Doctors often misdiagnose heart ailments in women

On Behalf of | Oct 6, 2020 | Medical Malpractice |

Heart disease continues to be the leading cause of death among women in the U.S. However, time and time again, when it comes to matters of the female heart, health care providers seem perplexed. Misdiagnosis in female heart health matters is not uncommon. Sometimes, severe heart ailments in women initially recognized as other health issues such as asthma, panic attacks, stomach issues and gallstone attacks.

So why is the female heart so misunderstood by many health care professionals? It turns out that the medical world is playing extreme catch-up in women’s heart health matters.
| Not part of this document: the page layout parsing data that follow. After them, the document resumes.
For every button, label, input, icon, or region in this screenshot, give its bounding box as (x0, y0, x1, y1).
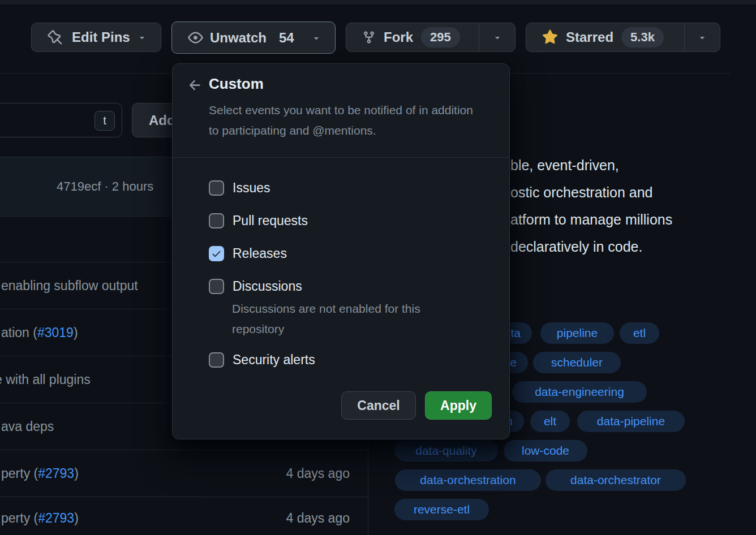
fork-count-badge: 295 (421, 27, 460, 48)
watch-count: 54 (279, 30, 294, 46)
issue-link[interactable]: #3019 (37, 325, 74, 340)
fork-icon (362, 31, 376, 44)
table-row[interactable]: perty (#2793) 4 days ago (0, 497, 368, 535)
pull-requests-checkbox[interactable] (209, 213, 224, 228)
issue-link[interactable]: #2793 (38, 466, 74, 481)
table-row[interactable]: perty (#2793) 4 days ago (0, 450, 368, 497)
topic-tag[interactable]: data-quality (394, 440, 498, 461)
caption-line: repository (232, 319, 420, 339)
star-button-group: Starred 5.3k (526, 23, 720, 52)
option-security-alerts[interactable]: Security alerts (209, 352, 315, 368)
topic-tag[interactable]: data-orchestration (395, 469, 541, 491)
commit-message[interactable]: ava deps (1, 419, 54, 434)
topic-tag[interactable]: data-pipeline (577, 411, 685, 432)
fork-button-group: Fork 295 (346, 23, 516, 52)
repo-description-line: ble, event-driven, (510, 157, 619, 174)
discussions-caption: Discussions are not enabled for this rep… (232, 299, 420, 339)
repo-description-line: ostic orchestration and (510, 184, 653, 201)
caption-line: Discussions are not enabled for this (232, 299, 420, 319)
topic-tag[interactable]: low-code (504, 440, 587, 461)
discussions-checkbox[interactable] (209, 279, 224, 294)
fork-label: Fork (384, 29, 413, 45)
unwatch-label: Unwatch (210, 30, 267, 46)
starred-label: Starred (566, 29, 613, 45)
option-label[interactable]: Issues (233, 180, 270, 196)
keyboard-shortcut-badge: t (94, 111, 115, 131)
eye-icon (188, 30, 203, 45)
commit-message-text: perty ( (1, 466, 38, 481)
custom-notifications-dialog: Custom Select events you want to be noti… (172, 63, 510, 439)
option-label[interactable]: Releases (233, 246, 287, 261)
fork-dropdown-button[interactable] (479, 23, 515, 51)
issues-checkbox[interactable] (209, 180, 224, 196)
commit-message-text: perty ( (1, 510, 38, 525)
commit-message[interactable]: e with all plugins (0, 372, 91, 387)
option-discussions[interactable]: Discussions (209, 279, 302, 294)
commit-time[interactable]: 4 days ago (286, 466, 350, 481)
commit-message-text: ) (74, 510, 79, 525)
repo-description-line: atform to manage millions (510, 212, 672, 228)
dialog-divider (173, 157, 509, 158)
option-pull-requests[interactable]: Pull requests (209, 213, 308, 228)
topic-tag[interactable]: data-engineering (512, 381, 647, 403)
fork-button[interactable]: Fork 295 (346, 23, 479, 51)
apply-button[interactable]: Apply (425, 391, 492, 420)
topic-tag[interactable]: elt (530, 411, 570, 432)
check-icon (211, 248, 222, 259)
topic-tag[interactable]: etl (620, 322, 659, 344)
security-alerts-checkbox[interactable] (209, 352, 224, 368)
option-label[interactable]: Security alerts (233, 352, 315, 368)
commit-message[interactable]: enabling subflow output (1, 278, 138, 294)
commit-message[interactable]: ation (#3019) (1, 325, 78, 340)
back-arrow-icon[interactable] (187, 77, 203, 93)
topic-tag[interactable]: scheduler (533, 352, 621, 373)
releases-checkbox[interactable] (209, 246, 224, 261)
dialog-description: Select events you want to be notified of… (209, 100, 482, 141)
page-top-edge (0, 0, 756, 5)
issue-link[interactable]: #2793 (38, 510, 74, 525)
chevron-down-icon (137, 32, 147, 42)
topic-tag[interactable]: data-orchestrator (545, 469, 686, 491)
latest-commit-info[interactable]: 4719ecf · 2 hours (57, 179, 153, 194)
star-icon (542, 29, 558, 45)
chevron-down-icon (492, 32, 502, 42)
commit-message-text: ) (74, 466, 79, 481)
commit-message[interactable]: perty (#2793) (1, 466, 79, 481)
option-issues[interactable]: Issues (209, 180, 270, 196)
commit-message[interactable]: perty (#2793) (1, 510, 79, 525)
chevron-down-icon (311, 33, 321, 43)
option-releases[interactable]: Releases (209, 246, 287, 261)
topic-tag[interactable]: reverse-etl (394, 499, 489, 520)
commit-message-text: ation ( (1, 325, 37, 340)
cancel-button[interactable]: Cancel (341, 391, 416, 420)
commit-time[interactable]: 4 days ago (286, 510, 350, 525)
edit-pins-button[interactable]: Edit Pins (31, 23, 161, 52)
commit-message-text: ) (74, 325, 78, 340)
option-label[interactable]: Discussions (233, 279, 302, 294)
topic-tag[interactable]: pipeline (540, 322, 614, 344)
repo-description-line: declaratively in code. (510, 239, 642, 255)
edit-pins-label: Edit Pins (72, 29, 130, 45)
pin-icon (48, 30, 63, 45)
dialog-title: Custom (209, 75, 264, 93)
option-label[interactable]: Pull requests (233, 213, 308, 228)
starred-button[interactable]: Starred 5.3k (526, 23, 684, 51)
chevron-down-icon (697, 32, 707, 42)
unwatch-button[interactable]: Unwatch 54 (171, 21, 336, 54)
star-dropdown-button[interactable] (685, 23, 720, 51)
star-count-badge: 5.3k (621, 27, 664, 48)
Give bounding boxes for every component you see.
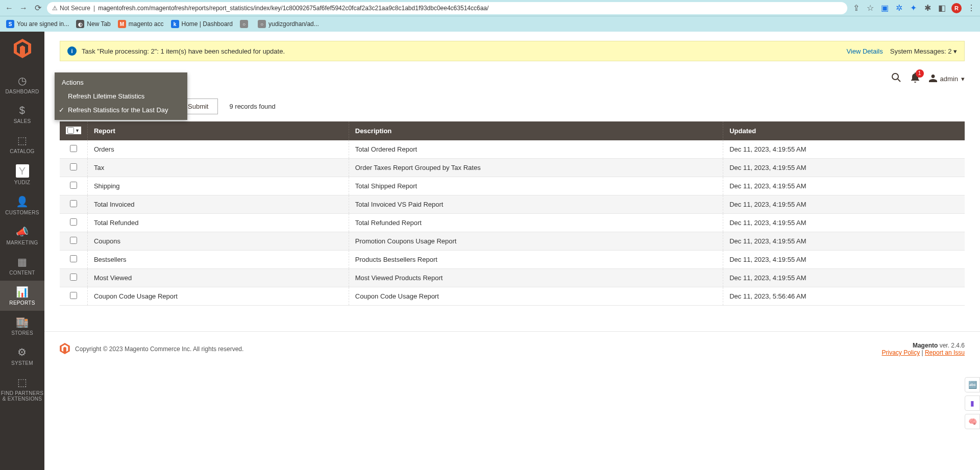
magento-logo[interactable] — [14, 39, 31, 60]
notification-badge: 1 — [916, 69, 924, 78]
dropdown-item[interactable]: Refresh Lifetime Statistics — [55, 89, 187, 103]
float-badge-3[interactable]: 🧠 — [965, 414, 980, 429]
cell-updated: Dec 11, 2023, 4:19:55 AM — [723, 177, 965, 195]
cell-report: Coupon Code Usage Report — [87, 287, 349, 306]
page-footer: Copyright © 2023 Magento Commerce Inc. A… — [44, 331, 980, 377]
cell-description: Most Viewed Products Report — [349, 269, 723, 287]
bookmark-item[interactable]: kHome | Dashboard — [171, 20, 233, 28]
column-header-description[interactable]: Description — [349, 121, 723, 140]
user-menu[interactable]: admin ▾ — [929, 74, 965, 84]
sidebar-item-marketing[interactable]: 📣MARKETING — [0, 220, 44, 251]
panel-icon[interactable]: ◧ — [937, 4, 946, 13]
sidebar-label: FIND PARTNERS & EXTENSIONS — [1, 390, 44, 402]
reload-button[interactable]: ⟳ — [33, 3, 43, 13]
bookmark-label: yudizgordhan/ad... — [268, 20, 319, 28]
sidebar-item-sales[interactable]: $SALES — [0, 100, 44, 129]
browser-right-icons: ⇪ ☆ ▣ ✲ ✦ ✱ ◧ R ⋮ — [851, 3, 976, 13]
column-header-report[interactable]: Report — [87, 121, 349, 140]
cell-updated: Dec 11, 2023, 4:19:55 AM — [723, 251, 965, 269]
bookmark-item[interactable]: ○ — [240, 20, 251, 28]
page-header: Refresh Statistics 1 admin ▾ — [60, 70, 965, 87]
table-row[interactable]: Coupons Promotion Coupons Usage Report D… — [60, 232, 965, 251]
table-row[interactable]: Bestsellers Products Bestsellers Report … — [60, 251, 965, 269]
actions-dropdown-menu: Actions Refresh Lifetime Statistics✓Refr… — [55, 72, 187, 120]
svg-point-0 — [892, 73, 898, 80]
kebab-menu-icon[interactable]: ⋮ — [967, 4, 976, 13]
row-checkbox[interactable] — [70, 274, 77, 281]
row-checkbox[interactable] — [70, 163, 77, 170]
table-row[interactable]: Total Refunded Total Refunded Report Dec… — [60, 214, 965, 232]
select-all-checkbox[interactable] — [67, 127, 74, 134]
float-badge-2[interactable]: ▮ — [965, 395, 980, 411]
sidebar-item-yudiz[interactable]: YYUDIZ — [0, 159, 44, 190]
bookmark-item[interactable]: SYou are signed in... — [6, 20, 69, 28]
search-icon[interactable] — [891, 72, 901, 85]
forward-button[interactable]: → — [18, 3, 29, 13]
table-row[interactable]: Orders Total Ordered Report Dec 11, 2023… — [60, 140, 965, 159]
extension-icon-2[interactable]: ✲ — [894, 4, 903, 13]
cell-report: Total Invoiced — [87, 195, 349, 214]
svg-line-1 — [898, 79, 900, 82]
view-details-link[interactable]: View Details — [846, 47, 883, 55]
row-checkbox[interactable] — [70, 237, 77, 244]
warning-icon: ⚠ — [52, 5, 58, 12]
sidebar-item-dashboard[interactable]: ◷DASHBOARD — [0, 69, 44, 100]
bookmark-label: New Tab — [87, 20, 110, 28]
sidebar-label: DASHBOARD — [5, 89, 39, 94]
system-message-text: Task "Rule processing: 2": 1 item(s) hav… — [82, 47, 285, 55]
share-icon[interactable]: ⇪ — [851, 4, 861, 13]
sidebar-item-stores[interactable]: 🏬STORES — [0, 311, 44, 341]
table-row[interactable]: Total Invoiced Total Invoiced VS Paid Re… — [60, 195, 965, 214]
extensions-puzzle-icon[interactable]: ✱ — [923, 4, 932, 13]
sidebar-item-find-partners-extensions[interactable]: ⬚FIND PARTNERS & EXTENSIONS — [0, 371, 44, 407]
column-header-updated[interactable]: Updated — [723, 121, 965, 140]
privacy-policy-link[interactable]: Privacy Policy — [881, 349, 920, 356]
dropdown-item-label: Refresh Lifetime Statistics — [68, 92, 144, 100]
bookmark-item[interactable]: ○yudizgordhan/ad... — [258, 20, 319, 28]
cell-updated: Dec 11, 2023, 5:56:46 AM — [723, 287, 965, 306]
cell-report: Orders — [87, 140, 349, 159]
extension-icon-1[interactable]: ▣ — [880, 4, 889, 13]
cell-updated: Dec 11, 2023, 4:19:55 AM — [723, 269, 965, 287]
row-checkbox[interactable] — [70, 182, 77, 189]
cell-description: Total Refunded Report — [349, 214, 723, 232]
system-messages-count[interactable]: System Messages: 2 ▾ — [890, 47, 957, 55]
sidebar-item-content[interactable]: ▦CONTENT — [0, 251, 44, 281]
url-text: magentofresh.com/magentofresh/reports/re… — [98, 5, 488, 12]
system-message-bar: i Task "Rule processing: 2": 1 item(s) h… — [60, 41, 965, 61]
sidebar-item-system[interactable]: ⚙SYSTEM — [0, 341, 44, 371]
row-checkbox[interactable] — [70, 200, 77, 207]
row-checkbox[interactable] — [70, 255, 77, 262]
chevron-down-icon[interactable]: ▼ — [75, 128, 80, 133]
bookmark-label: You are signed in... — [17, 20, 69, 28]
cell-description: Total Invoiced VS Paid Report — [349, 195, 723, 214]
cell-report: Most Viewed — [87, 269, 349, 287]
row-checkbox[interactable] — [70, 218, 77, 226]
favicon: M — [118, 20, 126, 28]
select-all-header[interactable]: ▼ — [60, 121, 87, 140]
table-row[interactable]: Most Viewed Most Viewed Products Report … — [60, 269, 965, 287]
bookmark-star-icon[interactable]: ☆ — [866, 4, 875, 13]
records-found: 9 records found — [229, 103, 275, 110]
cell-description: Products Bestsellers Report — [349, 251, 723, 269]
bookmark-item[interactable]: ◐New Tab — [76, 20, 110, 28]
table-row[interactable]: Coupon Code Usage Report Coupon Code Usa… — [60, 287, 965, 306]
sidebar-item-reports[interactable]: 📊REPORTS — [0, 281, 44, 311]
report-issue-link[interactable]: Report an Issu — [925, 349, 965, 356]
sidebar-item-customers[interactable]: 👤CUSTOMERS — [0, 190, 44, 220]
table-row[interactable]: Shipping Total Shipped Report Dec 11, 20… — [60, 177, 965, 195]
notifications-icon[interactable]: 1 — [911, 72, 920, 85]
float-badge-1[interactable]: 🔤 — [965, 377, 980, 392]
row-checkbox[interactable] — [70, 292, 77, 299]
extension-icon-3[interactable]: ✦ — [909, 4, 918, 13]
url-bar[interactable]: ⚠ Not Secure | magentofresh.com/magentof… — [47, 2, 847, 14]
sidebar-item-catalog[interactable]: ⬚CATALOG — [0, 129, 44, 159]
back-button[interactable]: ← — [4, 3, 14, 13]
table-row[interactable]: Tax Order Taxes Report Grouped by Tax Ra… — [60, 159, 965, 177]
profile-avatar[interactable]: R — [951, 3, 962, 13]
row-checkbox[interactable] — [70, 145, 77, 152]
sidebar-icon: ⬚ — [0, 376, 44, 388]
dropdown-item[interactable]: ✓Refresh Statistics for the Last Day — [55, 103, 187, 117]
sidebar-icon: Y — [16, 164, 29, 178]
bookmark-item[interactable]: Mmagento acc — [118, 20, 164, 28]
The reason is that in the previous decades, numerous research studies on the human heart centered on men and the issues they face.

Researchers playing catch up

Middle age men were the primary subjects of heart disease research in the 1960s and 1970s, and that pattern continued. For example, a 1982 research trial that proved the first link between cholesterol and heart disease involved nearly 12,900 men, but no women. Then in 1995, another study that excluded women, but had more than 22,000 men, discovered that aspirin reduced the chances of a heart attack.

But things have gradually changed. A 2015 study disclosed that symptoms of heart disease in women differed from men’s symptoms. In heart attack situations, men often experience severe chest pain, while women may experience back pain, jaw pain, flu-like symptoms and severe indigestion. Women also described how they were not taken seriously when discussing their ailment.

These situations should not happen in any health care matter regardless of gender. If you suspect a heart ailment, be persistent when talking with your physician and seek additional tests. If your doctor does not provide you with a satisfactory answer, get a second opinion. Early detection is crucial in fending off the leading cause of death among U.S. women.